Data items
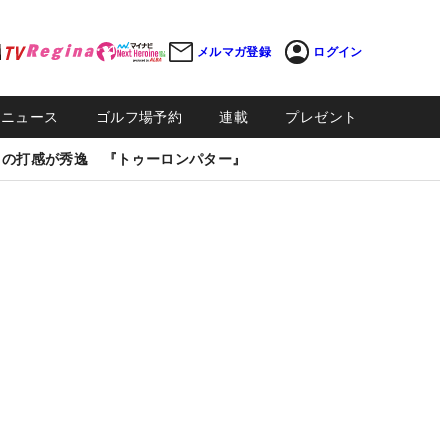
メルマガ登録
ログイン
Sニュース
ゴルフ場予約
連載
プレゼント
しの打感が秀逸 『トゥーロンパター』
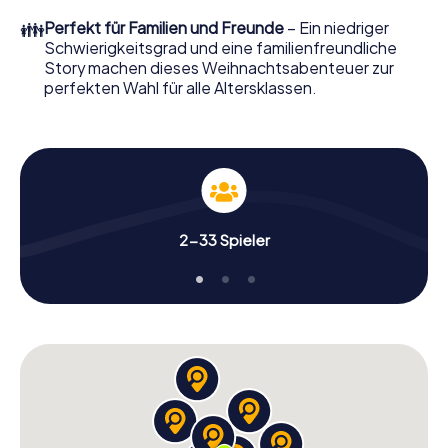
erwartet: Spaß, Teambuilding und eine stimmungsvolle
👪
Perfekt für Familien und Freunde
– Ein niedriger
Weihnachtsthematik. Gönnen Sie Ihren Kollegen also
Schwierigkeitsgrad und eine familienfreundliche
einen unvergesslichen Ausklang des Jahres und planen Sie
Story machen dieses Weihnachtsabenteuer zur
unser X-Mas Adventure als Programmpunkt Ihrer
perfekten Wahl für alle Altersklassen.
Weihnachtsfeier in Raalte ein!
2-33 Spieler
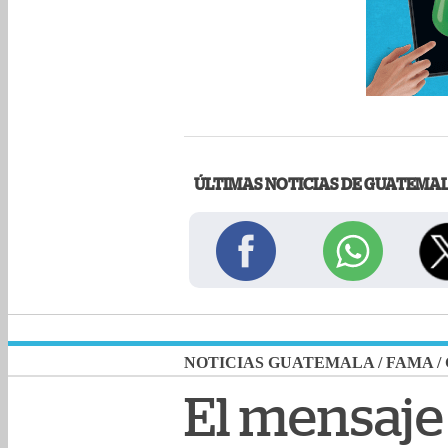
ÚLTIMAS NOTICIAS DE GUATEMA
NOTICIAS GUATEMALA
/
FAMA
/
El mensaje 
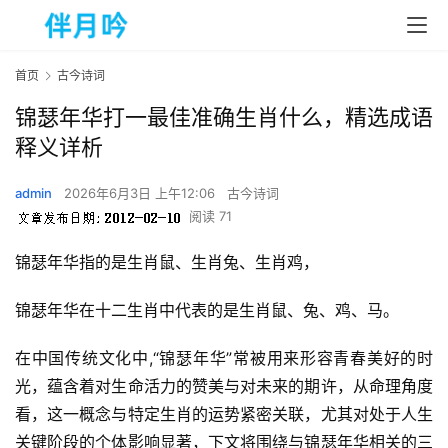
首页
古今诗词
锦瑟年华打一最佳准确生肖什么，精选成语
释义详析
admin
2026年6月3日 上午12:06
古今诗词
阅读 71
锦瑟年华指的是生肖鼠、生肖兔、生肖鸡，
锦瑟年华在十二生肖中代表的是生肖鼠、兔、鸡、马。
在中国传统文化中,“锦瑟年华”常被用来形容青春美好的时
光，蕴含着对生命活力的赞美与对未来的期许，从命理角度
看，这一概念与特定生肖的运势紧密关联，尤其对处于人生
关键阶段的个体影响显著，下文将围绕与锦瑟年华相关的三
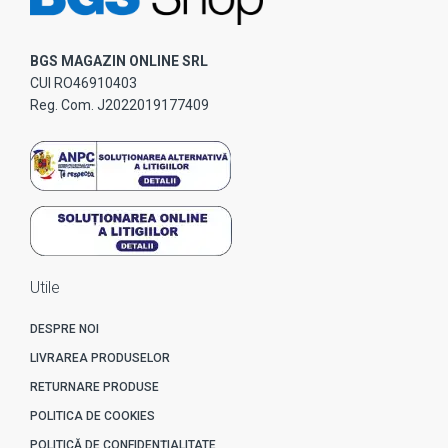
BGS MAGAZIN ONLINE SRL
CUI RO46910403
Reg. Com. J2022019177409
Utile
DESPRE NOI
LIVRAREA PRODUSELOR
RETURNARE PRODUSE
POLITICA DE COOKIES
POLITICĂ DE CONFIDENȚIALITATE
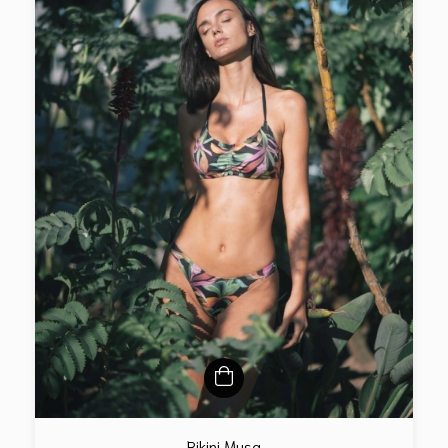
Bikini Musa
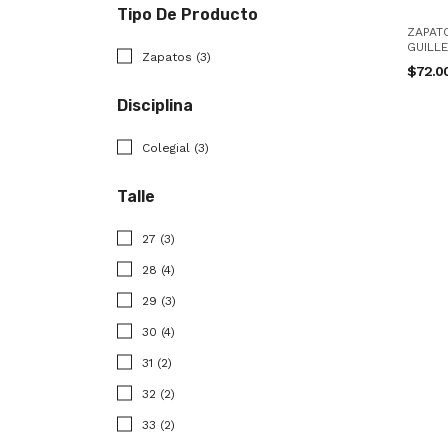
Tipo De Producto
ZAPAT
GUILL
Zapatos (3)
$72.0
Disciplina
Colegial (3)
Talle
27 (3)
28 (4)
29 (3)
30 (4)
31 (2)
32 (2)
33 (2)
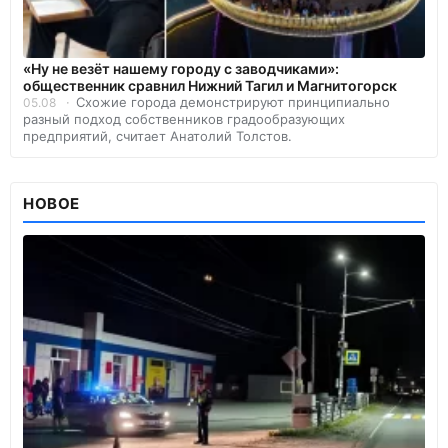
«Ну не везёт нашему городу с заводчиками»:
общественник сравнил Нижний Тагил и Магнитогорск
Схожие города демонстрируют принципиально
05.08
разный подход собственников градообразующих
предприятий, считает Анатолий Толстов.
НОВОЕ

**Directions for this task**
The expected response is every entry above, repeated exactly, pictures removed.

**Exercise answer**
メルマガ登録
ログイン
Sニュース
ゴルフ場予約
連載
プレゼント
しの打感が秀逸 『トゥーロンパター』
erwartet: Spaß, Teambuilding und eine stimmungsvolle
👪
Perfekt für Familien und Freunde
– Ein niedriger
Weihnachtsthematik. Gönnen Sie Ihren Kollegen also
Schwierigkeitsgrad und eine familienfreundliche
einen unvergesslichen Ausklang des Jahres und planen Sie
Story machen dieses Weihnachtsabenteuer zur
unser X-Mas Adventure als Programmpunkt Ihrer
perfekten Wahl für alle Altersklassen.
Weihnachtsfeier in Raalte ein!
2-33 Spieler
ÚLTIMAS NOTICIAS DE GUATEMA
NOTICIAS GUATEMALA
/
FAMA
/
El mensaje 
首页
古今诗词
锦瑟年华打一最佳准确生肖什么，精选成语
释义详析
admin
2026年6月3日 上午12:06
古今诗词
阅读 71
锦瑟年华指的是生肖鼠、生肖兔、生肖鸡，
锦瑟年华在十二生肖中代表的是生肖鼠、兔、鸡、马。
在中国传统文化中,“锦瑟年华”常被用来形容青春美好的时
光，蕴含着对生命活力的赞美与对未来的期许，从命理角度
看，这一概念与特定生肖的运势紧密关联，尤其对处于人生
关键阶段的个体影响显著，下文将围绕与锦瑟年华相关的三
BGS MAGAZIN ONLINE SRL
CUI RO46910403
Reg. Com. J2022019177409
Utile
DESPRE NOI
LIVRAREA PRODUSELOR
RETURNARE PRODUSE
POLITICA DE COOKIES
POLITICĂ DE CONFIDENȚIALITATE
Bikini Musa
Tipo De Producto
ZAPAT
GUILL
Zapatos (3)
$72.0
Disciplina
Colegial (3)
Talle
27 (3)
28 (4)
29 (3)
30 (4)
31 (2)
32 (2)
33 (2)
«Ну не везёт нашему городу с заводчиками»:
общественник сравнил Нижний Тагил и Магнитогорск
Схожие города демонстрируют принципиально
05.08
разный подход собственников градообразующих
предприятий, считает Анатолий Толстов.
НОВОЕ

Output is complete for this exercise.